O esquivándose por los pasillos. Imaginaba que Liz caminaba siempre descalza, porque rara vez escuchaba sus pisadas, incluso cuando la había visto subir o sabía ciertamente que estaba en casa. O, si oía las cañerías jugueteaba con la idea de compartir la misma actividad en el cuarto de baño, lo cual era una situación tan vergonzosa como cómica. Ambos se lavaban los dientes frente al espejo. Ambos soltaban las cosas y se recostaban, cada uno sobre su sofá, a escuchar música o ver la tele, o ambas cosas. Ambos hablaban con teléfono con sus respectivos conocidos, con sus respectivos problemas. Nunca se imaginaban hablando entre sí, porque la más mínima palabra lo despertaba de su fantasía, como un gesto nos avisa de un sueño.

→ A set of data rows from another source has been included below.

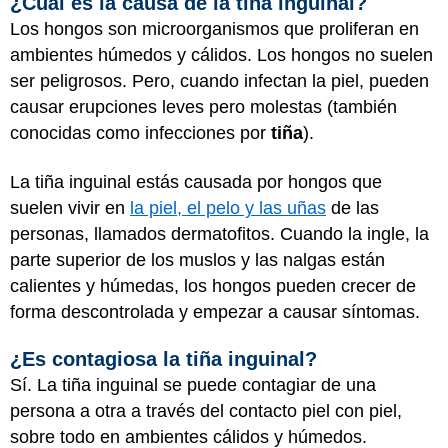
¿Cuál es la causa de la tiña inguinal?
Los hongos son microorganismos que proliferan en
ambientes húmedos y cálidos. Los hongos no suelen
ser peligrosos. Pero, cuando infectan la piel, pueden
causar erupciones leves pero molestas (también
conocidas como infecciones por
tiña
).
La tiña inguinal estás causada por hongos que
suelen vivir en
la piel, el pelo y las uñas
de las
personas, llamados dermatofitos. Cuando la ingle, la
parte superior de los muslos y las nalgas están
calientes y húmedas, los hongos pueden crecer de
forma descontrolada y empezar a causar síntomas.
¿Es contagiosa la tiña inguinal?
Sí. La tiña inguinal se puede contagiar de una
persona a otra a través del contacto piel con piel,
sobre todo en ambientes cálidos y húmedos.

martes, 2 de septiembre de 2014

Advertencia de continuidad. Algo así debiera estar sellado a fuego en cada pensamiento, tentado de perpetuarse en una coherencia abierta a fantasías. Irónicamente la advertencia sería índice del límite al que toda continuidad está abocada. La boca de la continuidad es el desfallecimiento al que está tentado permanentemente. Porque está velado para el pensamiento que no existen el "debiera estar", el "cada", el "permanentemente", el "no existen", etc. Son fantasmas, sombras que genera el límite de cuanto acontece. La sombra de un fantasma es su límite y el límite es su única realidad. La boca tienta la realidad con sus manos, por eso, sea lo que sea, lo que tenemos está ahora mordido.

lunes, 1 de septiembre de 2014

El día que sellaron su maldición...
Todos en el pueblo pensaron que aquello sería un asunto familiar, eso por un lado. Pensaron, y habría que analizar sobre qué se sustentaba esa imaginación, que aquello tendría un carácter fulminante. Pensaron, y eso es fácil de comprender, como prejuicio, que sus destinatarios estaban bien delimitados, por la sangre, por los apellidos, por las fachadas de las casas. Debieron haber previsto que una simple conversación basta, un coqueteo, un comentario apenas, un chisme, cuanto más una leyenda y una leyenda de amor, de fuerza, de ambición y duelo.